Danielle Roberts:    

So, a FISH test is a test from your either blood in your bloodstream or from your bone marrow biopsy. And it stands for florescence in situ hybridization. And this is a highly specific test that looks at the chromosomal changes with CLL. This can be done in the peripheral blood or in the bone marrow.

And it’s important to remember that when we consider genetic testing and CLL, we aren’t talking about inherited genes, but the abnormalities that occur within the CLL itself.

So, an IGHV test is a mutational test that stands for the immunoglobulin heavy-chain variable gene locus. This can also be done in the peripheral blood and the bone marrow biopsy. This test can help us determine treatment options as well as help with determining what high-risk features there are for your particular disease.

So, 17p deletion is the deletion of the long arm of chromosome 17. This can be seen at initial diagnosis or it can be acquired later on in disease progression. So, for all patients this is one of the more important tests that if you’re going to ask your doctor if you’ve had, you should ask at a diagnosis. If you’ve relapsed later on, you should ask again if that mutational status is being observed or checked in your follow-up testing.

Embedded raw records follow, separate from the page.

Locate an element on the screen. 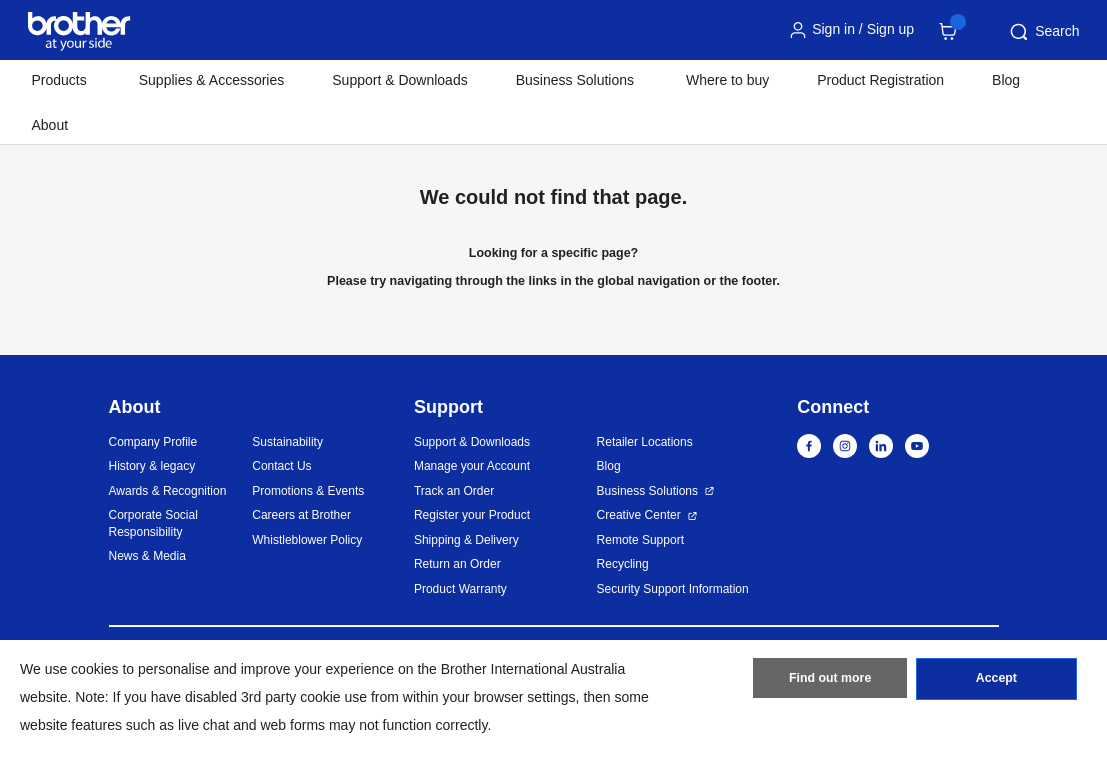  Register your Product is located at coordinates (472, 515). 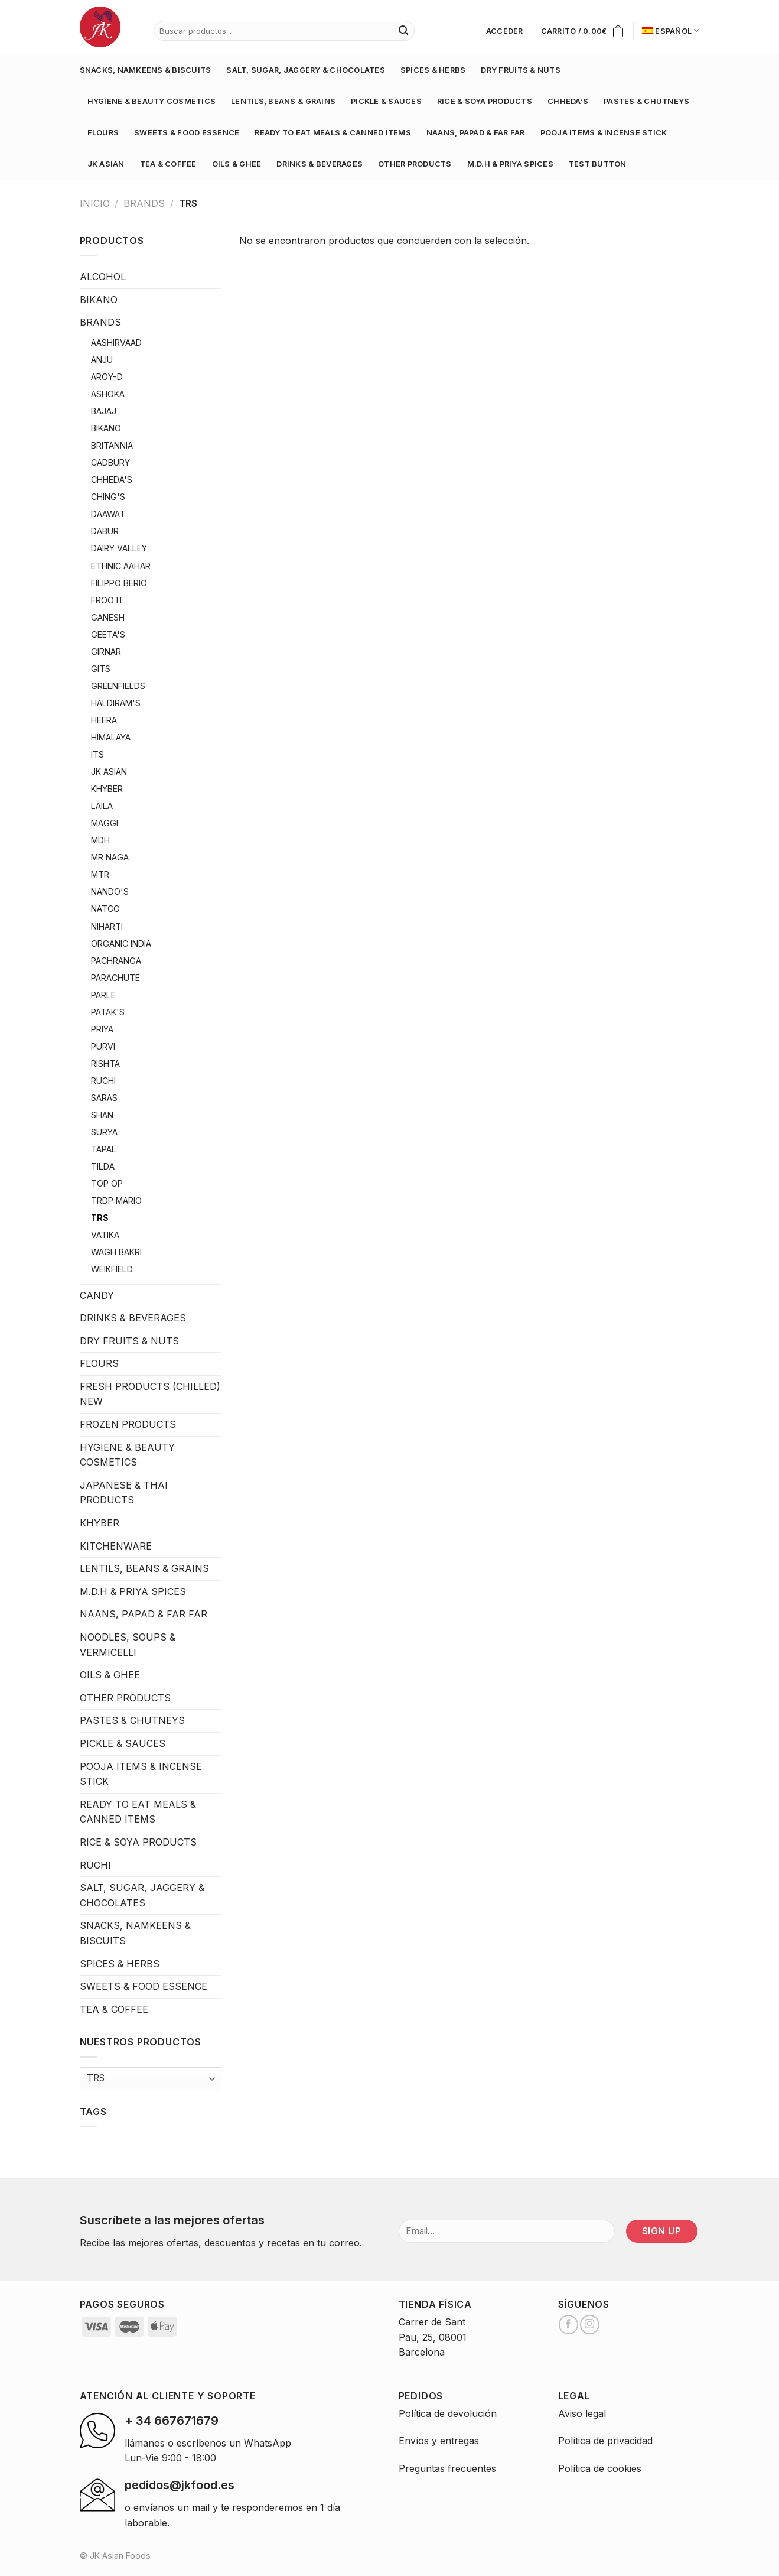 The height and width of the screenshot is (2576, 779). Describe the element at coordinates (103, 995) in the screenshot. I see `PARLE` at that location.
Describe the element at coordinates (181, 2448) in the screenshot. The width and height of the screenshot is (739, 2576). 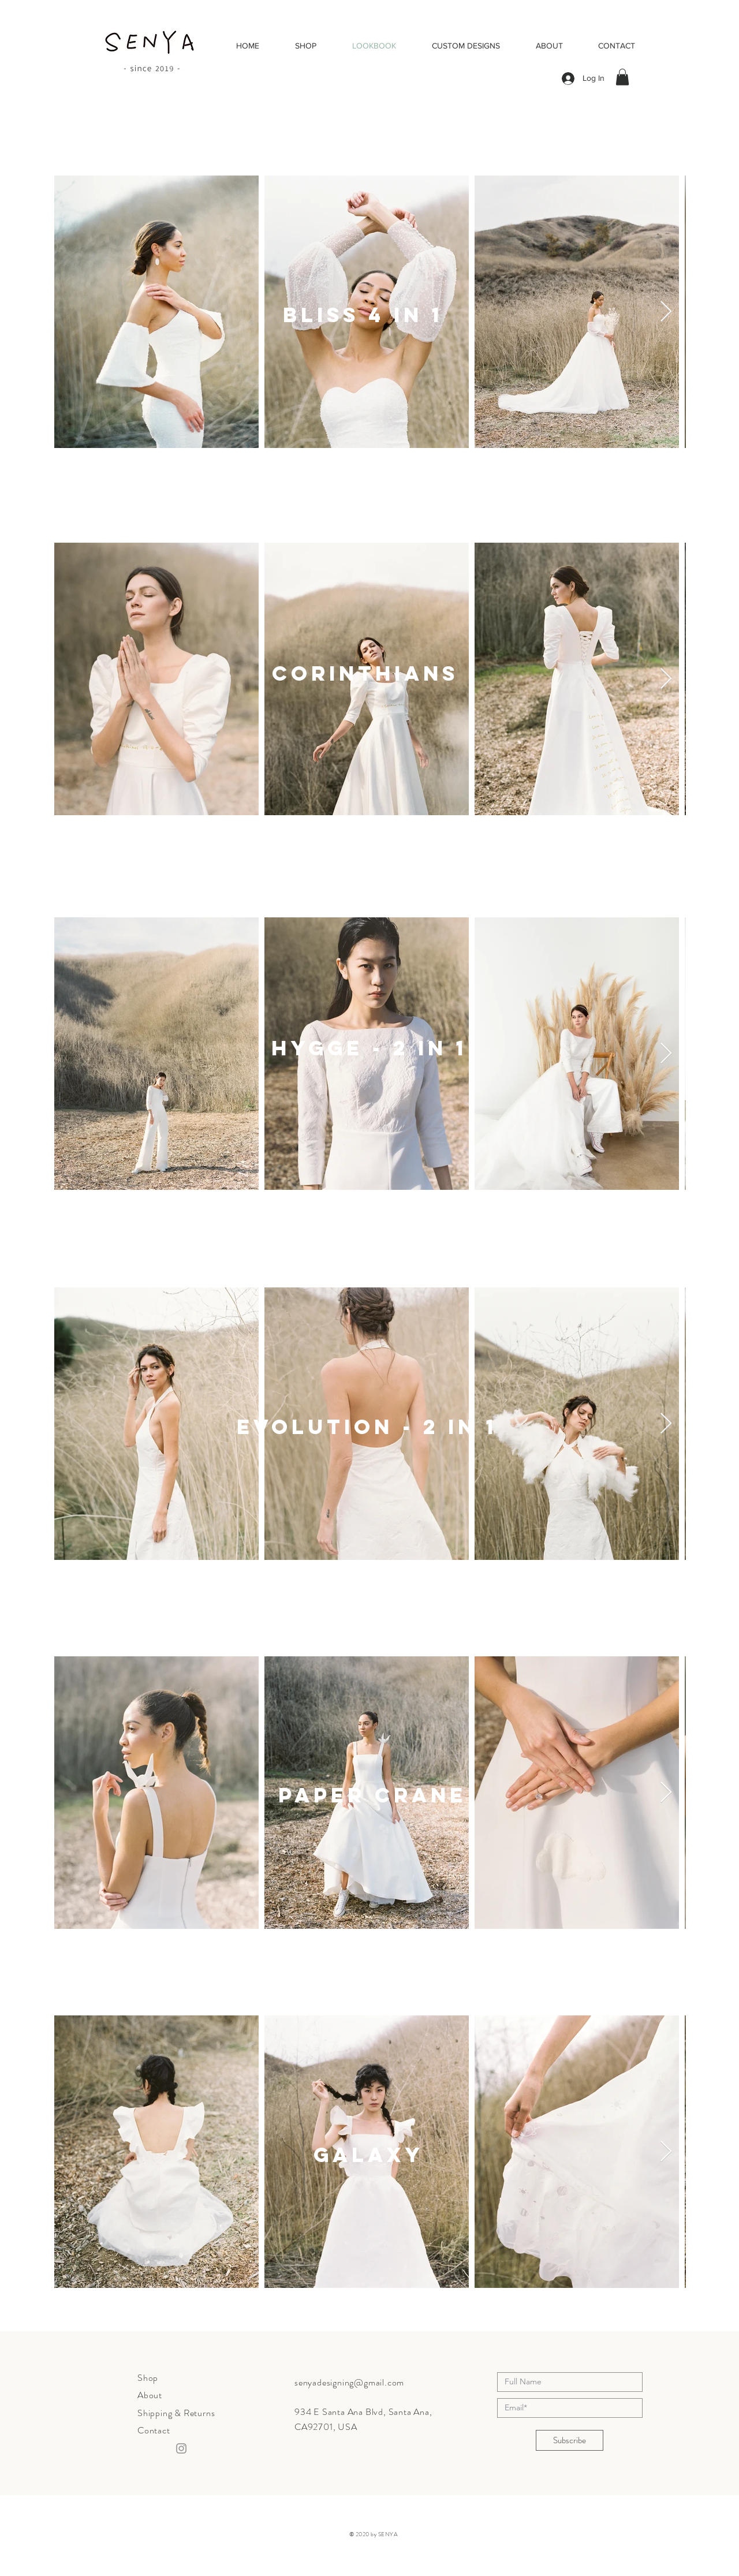 I see `[Instagram]` at that location.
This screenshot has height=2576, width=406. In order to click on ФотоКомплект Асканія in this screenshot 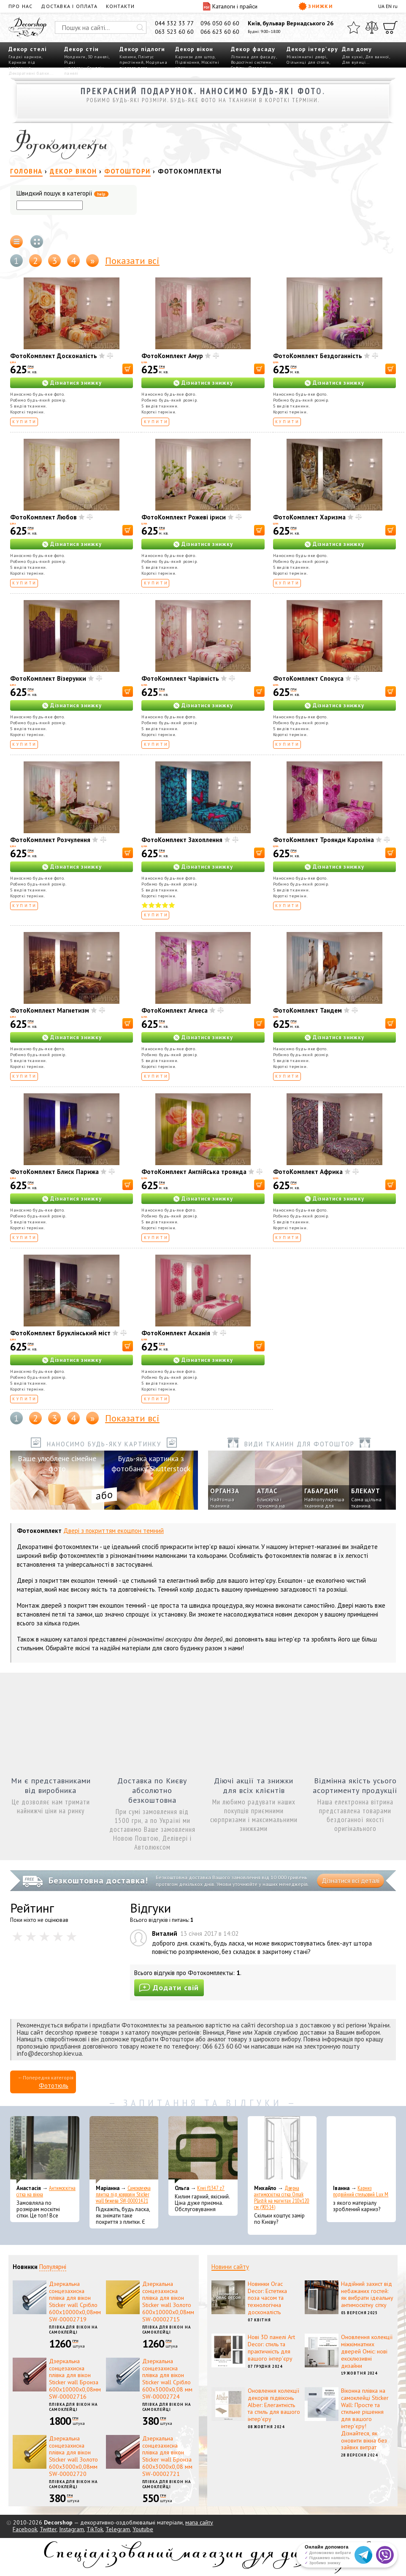 , I will do `click(175, 1333)`.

17p deletion is something that can be acquired along the course of your disease progression. It is not always seen at initial diagnosis but can be acquired if you are relapsed or refractory. Therefore I recommend that every time you’re having peripheral blood for flow or if you’re having bone marrow biopsies, especially if it’s for treatment planning purposes, you should advocate to your physician team to make sure that this test is being performed as it will drive – or as it can drive treatment decision-making.